Nginx is a modern, open-source, high-performance web server. It is capable of handling a huge number of concurrent client connections easily (see the C10K problem). While both nginx and Apache HTTP are capable of handling a large number of requests per second, nginx can handle a larger number of concurrent requests without severe performance degradation and the increased memory usage seen in Apache under the same conditions (nginx relies on a non-blocking I/O, event-driven model while Apache relies on threads which may block on I/O).

This makes nginx an excellent load balancer and reverse proxy — a single nginx server can handle the large number of incoming concurrent client connections and distribute them to number of different of upstream servers to actually handle the client requests. The client requests can all be for a single service or application (load balancing) or for a variety of different services and applications which live together on an internal network (reverse proxying).

Using nginx in this way, it is not difficult to create a readily scalable solution for a given web-application to handle a huge number of simultaneous requests.

The rest of this post will contain nginx configuration examples which I have used when setting up and maintaining applications and network infrastructures for both Atomic Object and our clients. I hope that you’ll find them informative and helpful.

Let’s say we have a Ruby on Rails application running on Phusion Passenger on Apache HTTP. The application gets a lot of traffic, and the current Apache server can no longer be performant with the number of client requests. We could beef up the Apache server a bit (more RAM, another CPU), or we could start to scale up with more servers.

We can setup nginx to handle all incoming requests, and have nginx distribute the requests to an arbitrary number of upstream Apache servers for handling.

In nginx, the syntax for such a setup is quite concise:

upstream rails_application  {
  server 10.0.0.1 max_fails=1 fail_timeout=10s;
  server 10.0.0.2 max_fails=1 fail_timeout=10s;
  # and so on: server 10.0.0.x;
}

server {
  listen 1.2.3.4:80;
  location / {
    proxy_pass  http://rails_application;
  }
}

In addition, let’s say we had a legacy PHP application which was running on a separate Apache server from the Rails application.

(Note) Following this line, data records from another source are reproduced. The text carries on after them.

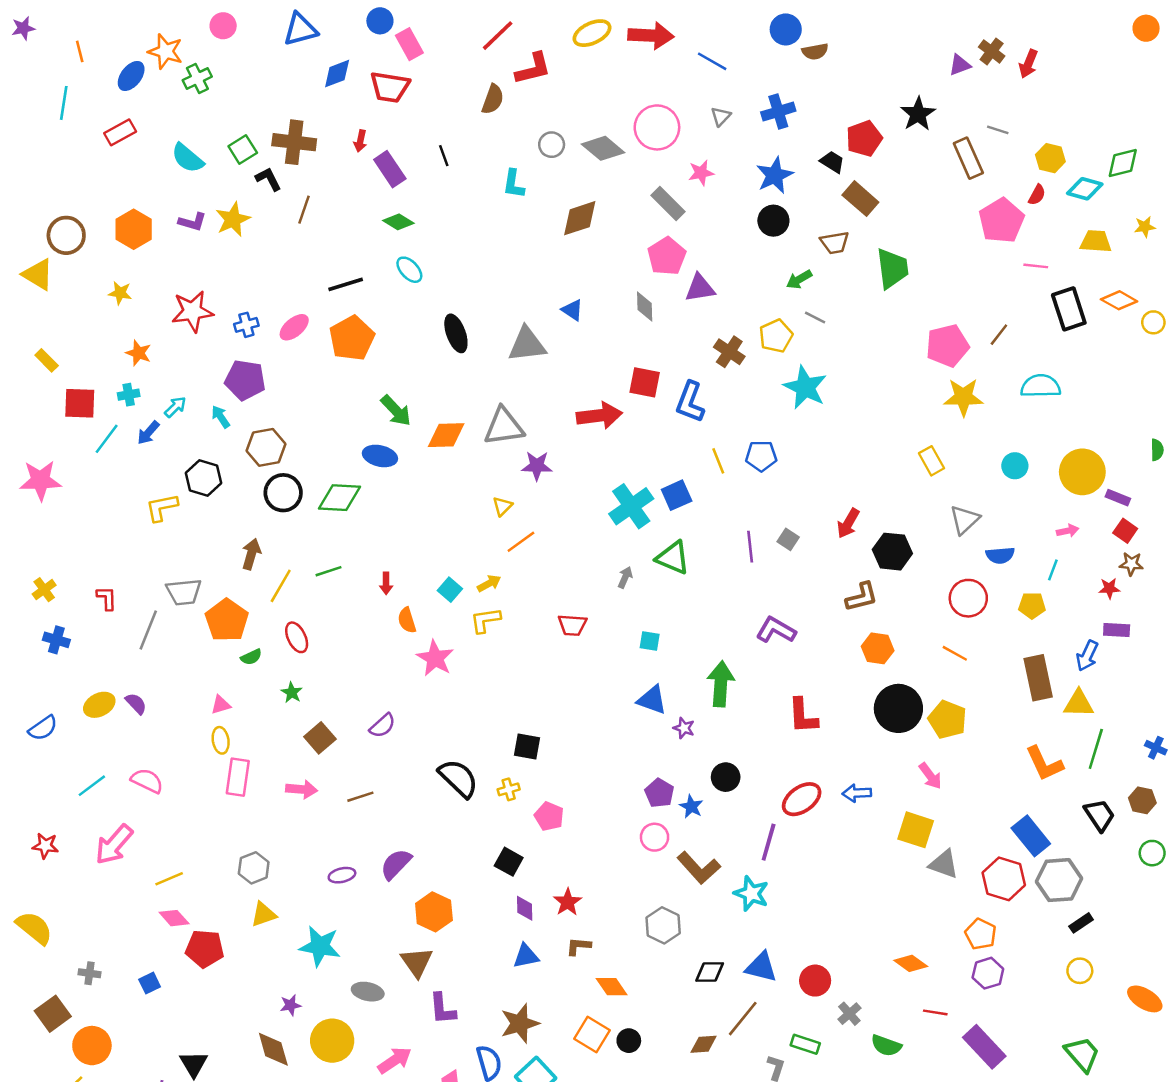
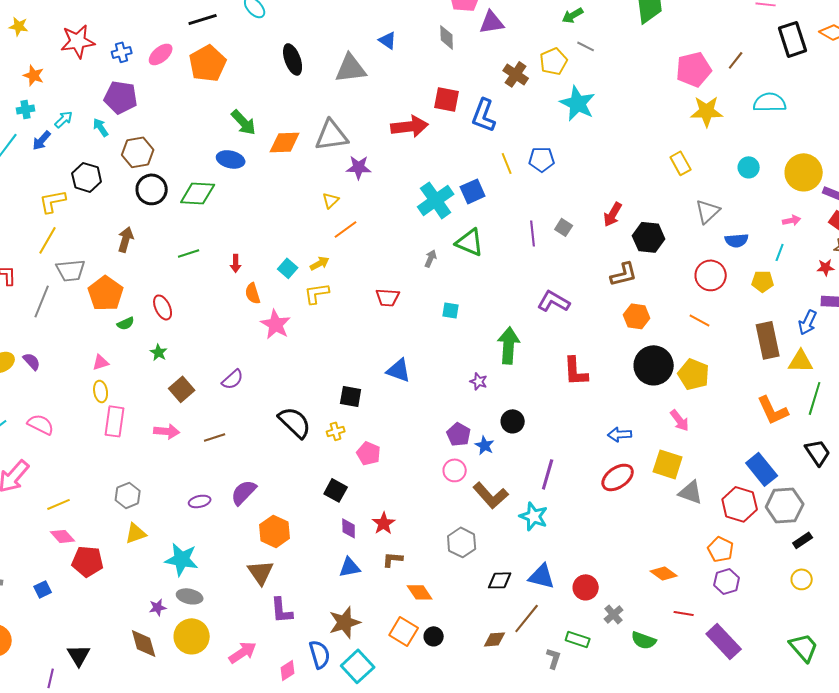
yellow line: (281, 586) -> (48, 240), moved
blue triangle: (652, 700) -> (399, 370), moved
red ellipse: (802, 799) -> (618, 477), moved
gray ellipse: (368, 992) -> (190, 596), moved

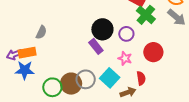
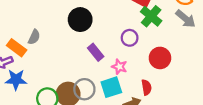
black circle: (102, 29) -> (80, 20), moved
orange rectangle: (27, 53) -> (17, 48), moved, turned 48
pink star: (125, 58) -> (119, 67), moved
cyan square: (110, 78) -> (111, 87), turned 30

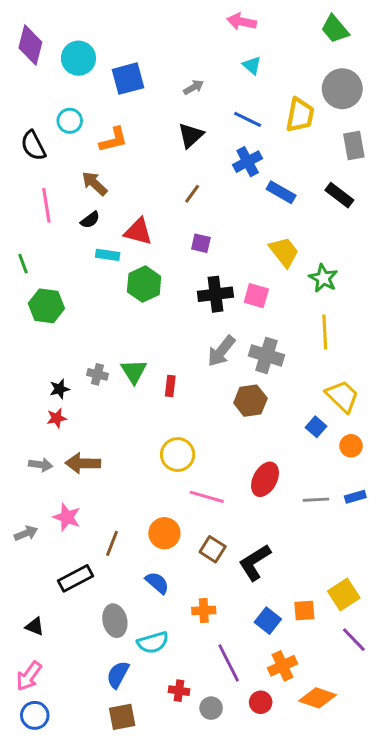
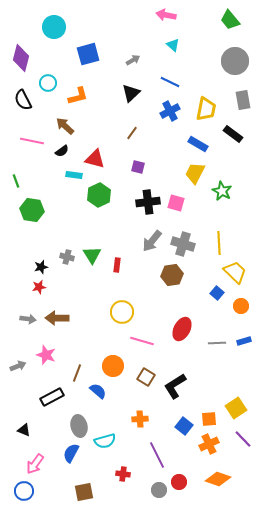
purple diamond: (30, 45) -> (21, 58), moved
cyan circle: (78, 58) -> (54, 27), moved
yellow trapezoid: (300, 115) -> (206, 109), moved
blue rectangle: (281, 192) -> (198, 144), moved
pink line: (46, 205) -> (32, 141), turned -70
yellow trapezoid: (284, 252) -> (195, 173), turned -115
yellow line: (325, 332) -> (219, 243), moved
blue semicircle: (157, 583) -> (98, 391), moved
orange cross: (282, 666) -> (209, 444), moved
blue semicircle: (118, 675) -> (71, 453), moved
pink arrow: (29, 676) -> (35, 464), moved
gray circle: (211, 708) -> (159, 490), moved

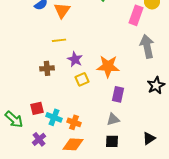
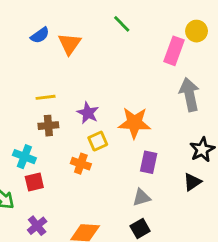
yellow line: (59, 40) -> (46, 97), moved
cyan cross: (54, 117) -> (24, 157), moved
orange cross: (74, 122) -> (81, 164), moved
black triangle: (149, 138) -> (192, 182), moved
black square: (112, 141) -> (140, 229), turned -32

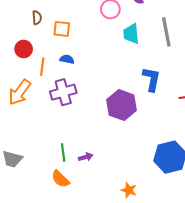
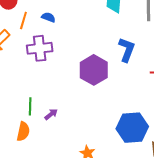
purple arrow: (86, 157) -> (51, 114), turned -32
orange semicircle: (60, 179) -> (23, 131), turned -132

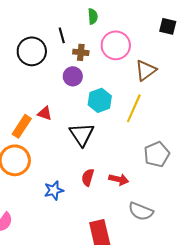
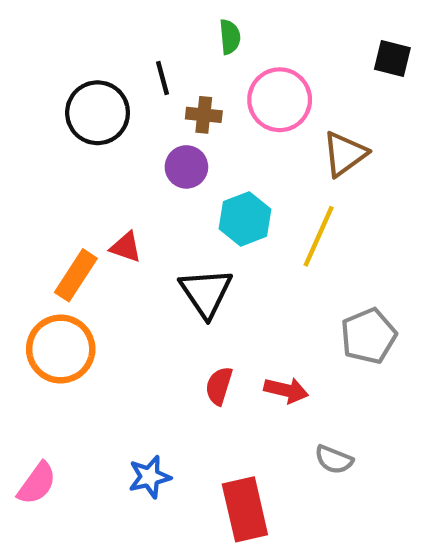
blue star: (54, 190) -> (150, 477), moved
gray semicircle: (141, 211) -> (334, 460), size x0.7

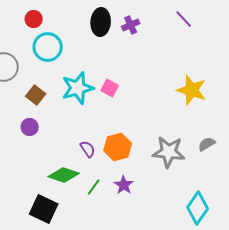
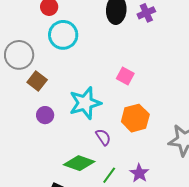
cyan star: (78, 88) -> (85, 103), moved
brown square: (36, 95) -> (37, 81), moved
orange hexagon: (118, 147) -> (135, 118), moved

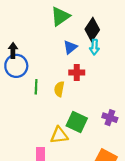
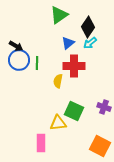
cyan arrow: (94, 47) -> (90, 43), turned 48
black arrow: (13, 50) -> (16, 46), turned 120
red cross: (77, 72) -> (74, 66), size x1.5
green line: (36, 87) -> (37, 63), moved

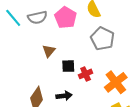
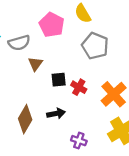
gray semicircle: (37, 17) -> (19, 43), moved
red cross: (86, 74) -> (79, 87), turned -32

We can now bring that legacy PHP application into the same internal network behind nginx.

upstream rails_application  {
  server 10.0.0.1 max_fails=1 fail_timeout=10s;
  server 10.0.0.2 max_fails=1 fail_timeout=10s;
  # and so on: server 10.0.0.x;
}
upstream legacy_php_application  {
  server 10.0.1.1 max_fails=1 fail_timeout=10s;
}

server {
  listen 1.2.3.4:80;
  server_name railsapp.example.com;
  location / {
    proxy_pass  http://rails_application;
  }
}

server {
  listen 1.2.3.4:80;
  server_name phpapp.example.com;
  location / {
	proxy_pass http://legacy_php_application;
  }
}

As you can see, nginx configuration syntax is quite simple. In just a few lines, we have completely configured nginx as a load balancer and reverse proxy.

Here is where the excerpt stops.